◆ PROBLEM STATEMENT: When a line below contains the word "settings", copy that line.
::::::::::
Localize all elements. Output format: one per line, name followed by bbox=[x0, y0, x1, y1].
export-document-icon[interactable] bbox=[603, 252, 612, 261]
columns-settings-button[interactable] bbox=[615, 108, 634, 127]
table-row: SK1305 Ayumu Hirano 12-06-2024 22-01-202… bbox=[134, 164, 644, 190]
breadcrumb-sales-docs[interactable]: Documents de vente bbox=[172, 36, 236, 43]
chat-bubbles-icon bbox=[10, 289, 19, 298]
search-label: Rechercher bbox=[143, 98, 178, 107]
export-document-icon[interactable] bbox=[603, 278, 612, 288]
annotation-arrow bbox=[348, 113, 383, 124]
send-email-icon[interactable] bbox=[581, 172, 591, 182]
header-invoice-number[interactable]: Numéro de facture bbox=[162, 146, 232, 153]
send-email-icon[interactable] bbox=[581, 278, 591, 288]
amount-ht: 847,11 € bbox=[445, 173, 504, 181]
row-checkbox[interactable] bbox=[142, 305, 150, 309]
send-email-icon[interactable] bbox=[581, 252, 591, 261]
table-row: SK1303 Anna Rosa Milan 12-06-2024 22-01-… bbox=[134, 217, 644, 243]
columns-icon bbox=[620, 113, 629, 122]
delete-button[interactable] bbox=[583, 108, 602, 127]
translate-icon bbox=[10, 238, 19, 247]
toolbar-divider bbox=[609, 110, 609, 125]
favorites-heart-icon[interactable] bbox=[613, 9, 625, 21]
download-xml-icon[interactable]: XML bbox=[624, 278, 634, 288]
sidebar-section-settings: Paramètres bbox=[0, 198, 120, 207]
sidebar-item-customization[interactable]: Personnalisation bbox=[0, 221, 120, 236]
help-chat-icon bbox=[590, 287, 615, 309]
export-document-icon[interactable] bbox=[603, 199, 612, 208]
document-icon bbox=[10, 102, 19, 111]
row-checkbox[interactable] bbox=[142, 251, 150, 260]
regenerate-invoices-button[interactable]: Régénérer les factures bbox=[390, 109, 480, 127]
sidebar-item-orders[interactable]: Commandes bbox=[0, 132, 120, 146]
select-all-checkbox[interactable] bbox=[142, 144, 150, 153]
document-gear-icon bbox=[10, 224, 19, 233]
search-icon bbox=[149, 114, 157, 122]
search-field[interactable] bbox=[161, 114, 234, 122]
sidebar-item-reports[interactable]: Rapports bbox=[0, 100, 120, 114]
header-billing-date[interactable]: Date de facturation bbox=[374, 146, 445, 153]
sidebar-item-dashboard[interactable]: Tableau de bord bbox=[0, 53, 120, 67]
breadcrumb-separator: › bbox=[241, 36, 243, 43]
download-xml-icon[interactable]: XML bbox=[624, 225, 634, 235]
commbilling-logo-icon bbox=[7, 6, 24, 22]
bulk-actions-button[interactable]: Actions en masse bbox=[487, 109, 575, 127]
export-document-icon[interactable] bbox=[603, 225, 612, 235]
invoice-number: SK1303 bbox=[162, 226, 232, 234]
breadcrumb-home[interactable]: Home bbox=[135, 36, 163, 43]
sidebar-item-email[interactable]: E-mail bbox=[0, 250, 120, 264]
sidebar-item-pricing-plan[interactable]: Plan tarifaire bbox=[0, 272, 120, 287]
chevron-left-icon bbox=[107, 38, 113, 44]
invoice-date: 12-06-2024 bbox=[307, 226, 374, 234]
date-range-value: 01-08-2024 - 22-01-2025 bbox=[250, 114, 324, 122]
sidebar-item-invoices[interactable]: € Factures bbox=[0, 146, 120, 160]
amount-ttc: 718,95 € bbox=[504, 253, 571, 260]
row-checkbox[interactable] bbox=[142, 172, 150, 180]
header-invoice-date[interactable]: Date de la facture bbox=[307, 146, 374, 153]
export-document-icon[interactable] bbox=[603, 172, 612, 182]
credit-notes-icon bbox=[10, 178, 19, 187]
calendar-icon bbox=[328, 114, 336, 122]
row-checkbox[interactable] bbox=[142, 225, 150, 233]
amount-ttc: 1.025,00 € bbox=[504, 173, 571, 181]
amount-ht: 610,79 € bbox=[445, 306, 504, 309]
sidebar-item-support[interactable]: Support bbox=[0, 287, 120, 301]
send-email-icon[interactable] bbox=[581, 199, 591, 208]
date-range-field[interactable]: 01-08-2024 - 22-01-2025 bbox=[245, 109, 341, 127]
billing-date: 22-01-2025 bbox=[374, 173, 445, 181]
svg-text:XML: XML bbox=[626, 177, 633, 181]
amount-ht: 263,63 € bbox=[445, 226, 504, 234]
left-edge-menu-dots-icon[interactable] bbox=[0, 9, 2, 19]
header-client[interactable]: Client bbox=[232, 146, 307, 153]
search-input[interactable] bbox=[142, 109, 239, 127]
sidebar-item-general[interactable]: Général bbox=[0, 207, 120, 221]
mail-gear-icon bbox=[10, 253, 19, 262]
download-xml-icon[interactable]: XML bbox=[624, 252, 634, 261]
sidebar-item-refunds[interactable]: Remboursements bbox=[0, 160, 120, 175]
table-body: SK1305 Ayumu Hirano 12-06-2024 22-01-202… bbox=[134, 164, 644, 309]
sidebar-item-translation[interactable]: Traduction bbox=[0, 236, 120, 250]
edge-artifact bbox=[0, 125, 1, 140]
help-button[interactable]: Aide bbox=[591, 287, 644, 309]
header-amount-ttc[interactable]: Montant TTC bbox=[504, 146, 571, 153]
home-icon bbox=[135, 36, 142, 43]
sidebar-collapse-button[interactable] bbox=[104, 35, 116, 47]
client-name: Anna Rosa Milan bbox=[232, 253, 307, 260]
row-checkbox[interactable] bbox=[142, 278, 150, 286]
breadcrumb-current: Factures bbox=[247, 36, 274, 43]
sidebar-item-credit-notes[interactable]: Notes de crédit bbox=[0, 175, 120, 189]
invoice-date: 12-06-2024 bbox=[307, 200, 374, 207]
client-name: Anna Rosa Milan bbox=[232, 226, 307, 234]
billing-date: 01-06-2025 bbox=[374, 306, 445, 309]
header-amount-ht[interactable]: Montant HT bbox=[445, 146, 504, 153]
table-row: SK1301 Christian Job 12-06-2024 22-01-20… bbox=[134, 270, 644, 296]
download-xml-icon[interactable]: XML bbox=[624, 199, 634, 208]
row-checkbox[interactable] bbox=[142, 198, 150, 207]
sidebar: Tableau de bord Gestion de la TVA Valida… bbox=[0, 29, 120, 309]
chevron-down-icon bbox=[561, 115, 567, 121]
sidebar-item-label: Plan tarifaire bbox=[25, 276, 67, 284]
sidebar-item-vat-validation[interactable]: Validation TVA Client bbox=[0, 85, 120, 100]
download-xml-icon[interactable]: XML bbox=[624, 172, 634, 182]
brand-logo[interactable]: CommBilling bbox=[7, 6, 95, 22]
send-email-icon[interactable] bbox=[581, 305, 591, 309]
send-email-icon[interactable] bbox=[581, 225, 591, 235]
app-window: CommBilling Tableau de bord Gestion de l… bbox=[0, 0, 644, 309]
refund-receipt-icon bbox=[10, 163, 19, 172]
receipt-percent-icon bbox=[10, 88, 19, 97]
::::::::::
◆ RESPONSE FOR THIS EXERCISE:
columns-settings-button[interactable] bbox=[615, 108, 634, 127]
sidebar-section-settings: Paramètres bbox=[0, 198, 120, 207]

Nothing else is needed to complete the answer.